Lines with "planner" in the entries below: count them and reply with the number alone.

+--

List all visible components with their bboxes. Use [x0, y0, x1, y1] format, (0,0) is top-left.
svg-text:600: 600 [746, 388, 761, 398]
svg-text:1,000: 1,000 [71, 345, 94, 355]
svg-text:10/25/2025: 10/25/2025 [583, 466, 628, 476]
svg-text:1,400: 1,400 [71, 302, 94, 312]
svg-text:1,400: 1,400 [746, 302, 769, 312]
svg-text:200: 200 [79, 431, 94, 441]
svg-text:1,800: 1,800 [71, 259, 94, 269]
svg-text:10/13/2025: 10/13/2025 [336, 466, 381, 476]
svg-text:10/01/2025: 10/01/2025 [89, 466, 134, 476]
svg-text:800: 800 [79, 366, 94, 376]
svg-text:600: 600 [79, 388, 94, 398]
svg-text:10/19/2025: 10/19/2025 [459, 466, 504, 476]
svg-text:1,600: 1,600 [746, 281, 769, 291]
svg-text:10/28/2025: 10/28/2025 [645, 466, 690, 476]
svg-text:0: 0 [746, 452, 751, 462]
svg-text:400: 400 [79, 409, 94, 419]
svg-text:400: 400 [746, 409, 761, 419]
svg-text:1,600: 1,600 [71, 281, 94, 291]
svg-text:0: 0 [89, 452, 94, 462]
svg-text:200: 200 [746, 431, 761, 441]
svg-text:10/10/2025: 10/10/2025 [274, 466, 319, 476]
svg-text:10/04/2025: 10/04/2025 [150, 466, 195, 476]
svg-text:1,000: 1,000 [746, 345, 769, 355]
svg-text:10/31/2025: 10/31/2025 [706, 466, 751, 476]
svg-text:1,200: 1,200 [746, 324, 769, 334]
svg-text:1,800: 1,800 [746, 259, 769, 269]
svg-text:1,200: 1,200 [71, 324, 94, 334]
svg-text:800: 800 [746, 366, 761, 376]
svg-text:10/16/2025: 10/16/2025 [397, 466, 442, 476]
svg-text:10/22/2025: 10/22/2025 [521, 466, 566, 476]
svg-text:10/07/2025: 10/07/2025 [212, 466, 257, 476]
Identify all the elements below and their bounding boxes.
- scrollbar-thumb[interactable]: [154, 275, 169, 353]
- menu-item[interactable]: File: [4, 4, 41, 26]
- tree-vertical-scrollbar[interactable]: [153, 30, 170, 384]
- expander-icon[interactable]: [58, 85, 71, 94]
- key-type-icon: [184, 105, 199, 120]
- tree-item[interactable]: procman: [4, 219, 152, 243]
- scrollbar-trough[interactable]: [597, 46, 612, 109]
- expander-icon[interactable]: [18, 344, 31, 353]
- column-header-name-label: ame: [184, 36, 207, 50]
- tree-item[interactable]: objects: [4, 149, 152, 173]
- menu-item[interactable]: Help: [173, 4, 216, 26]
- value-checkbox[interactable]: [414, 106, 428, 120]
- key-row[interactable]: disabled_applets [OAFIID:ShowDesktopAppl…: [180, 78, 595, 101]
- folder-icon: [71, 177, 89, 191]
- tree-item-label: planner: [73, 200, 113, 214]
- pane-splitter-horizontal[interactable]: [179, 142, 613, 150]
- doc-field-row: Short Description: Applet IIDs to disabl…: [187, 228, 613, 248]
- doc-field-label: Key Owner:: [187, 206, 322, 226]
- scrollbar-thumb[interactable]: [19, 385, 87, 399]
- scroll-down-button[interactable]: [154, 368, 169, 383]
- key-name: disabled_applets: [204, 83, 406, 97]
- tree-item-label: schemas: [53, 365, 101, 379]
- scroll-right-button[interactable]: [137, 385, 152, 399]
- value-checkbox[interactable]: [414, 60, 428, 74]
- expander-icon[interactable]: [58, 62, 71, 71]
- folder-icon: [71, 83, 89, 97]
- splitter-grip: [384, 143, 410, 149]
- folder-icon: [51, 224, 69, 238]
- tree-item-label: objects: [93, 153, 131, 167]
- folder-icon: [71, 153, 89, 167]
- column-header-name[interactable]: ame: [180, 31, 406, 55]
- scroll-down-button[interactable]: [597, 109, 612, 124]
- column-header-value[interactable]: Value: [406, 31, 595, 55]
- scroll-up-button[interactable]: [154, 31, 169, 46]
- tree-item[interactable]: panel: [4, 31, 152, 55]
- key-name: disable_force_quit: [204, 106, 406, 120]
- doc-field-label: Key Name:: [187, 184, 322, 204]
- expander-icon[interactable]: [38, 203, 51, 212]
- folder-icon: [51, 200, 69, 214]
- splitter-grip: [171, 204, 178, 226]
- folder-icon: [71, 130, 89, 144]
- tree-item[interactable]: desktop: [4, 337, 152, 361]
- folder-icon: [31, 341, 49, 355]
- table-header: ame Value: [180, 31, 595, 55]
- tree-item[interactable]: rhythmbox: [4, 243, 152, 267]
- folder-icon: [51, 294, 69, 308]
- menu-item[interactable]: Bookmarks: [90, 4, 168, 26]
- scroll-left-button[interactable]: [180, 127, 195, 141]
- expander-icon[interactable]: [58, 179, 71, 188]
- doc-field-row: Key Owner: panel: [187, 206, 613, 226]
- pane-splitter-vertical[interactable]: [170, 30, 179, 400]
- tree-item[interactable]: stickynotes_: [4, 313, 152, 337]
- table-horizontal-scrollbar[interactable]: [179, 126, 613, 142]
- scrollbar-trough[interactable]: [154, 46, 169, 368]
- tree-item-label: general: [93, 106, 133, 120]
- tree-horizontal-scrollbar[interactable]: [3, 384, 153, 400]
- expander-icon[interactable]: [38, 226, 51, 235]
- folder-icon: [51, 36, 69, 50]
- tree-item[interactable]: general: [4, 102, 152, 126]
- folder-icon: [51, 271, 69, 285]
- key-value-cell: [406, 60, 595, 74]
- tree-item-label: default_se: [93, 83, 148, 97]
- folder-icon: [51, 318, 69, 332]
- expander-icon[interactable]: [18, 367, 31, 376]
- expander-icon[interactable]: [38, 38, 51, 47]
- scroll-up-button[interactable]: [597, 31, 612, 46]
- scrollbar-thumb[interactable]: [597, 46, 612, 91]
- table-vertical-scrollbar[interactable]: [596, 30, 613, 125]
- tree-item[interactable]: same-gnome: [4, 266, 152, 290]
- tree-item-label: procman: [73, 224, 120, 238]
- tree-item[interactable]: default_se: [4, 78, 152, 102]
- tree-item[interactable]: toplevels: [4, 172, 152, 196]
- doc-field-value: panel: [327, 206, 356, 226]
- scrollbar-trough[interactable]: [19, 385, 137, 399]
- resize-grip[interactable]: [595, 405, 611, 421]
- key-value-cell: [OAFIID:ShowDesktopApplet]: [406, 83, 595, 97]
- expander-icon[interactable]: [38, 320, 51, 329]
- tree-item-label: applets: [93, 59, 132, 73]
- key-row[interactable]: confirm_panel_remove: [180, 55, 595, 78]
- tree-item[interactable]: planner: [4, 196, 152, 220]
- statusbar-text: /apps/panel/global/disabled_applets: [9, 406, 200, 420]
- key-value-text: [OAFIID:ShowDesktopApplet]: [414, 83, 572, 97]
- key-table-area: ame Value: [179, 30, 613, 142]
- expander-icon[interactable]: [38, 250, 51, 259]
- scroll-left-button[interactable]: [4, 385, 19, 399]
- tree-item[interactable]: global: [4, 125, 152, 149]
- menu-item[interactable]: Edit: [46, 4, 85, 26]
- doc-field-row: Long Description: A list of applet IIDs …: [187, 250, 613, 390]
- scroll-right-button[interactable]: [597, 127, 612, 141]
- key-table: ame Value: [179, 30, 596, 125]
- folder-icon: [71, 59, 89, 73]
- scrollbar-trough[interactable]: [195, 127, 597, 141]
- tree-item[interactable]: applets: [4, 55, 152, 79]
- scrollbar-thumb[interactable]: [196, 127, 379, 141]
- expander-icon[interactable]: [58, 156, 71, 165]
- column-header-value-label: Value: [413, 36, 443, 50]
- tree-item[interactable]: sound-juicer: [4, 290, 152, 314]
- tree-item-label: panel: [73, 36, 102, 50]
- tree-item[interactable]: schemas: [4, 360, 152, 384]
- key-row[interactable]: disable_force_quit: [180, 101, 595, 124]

+--

▶ RESULT OF THIS TASK:
2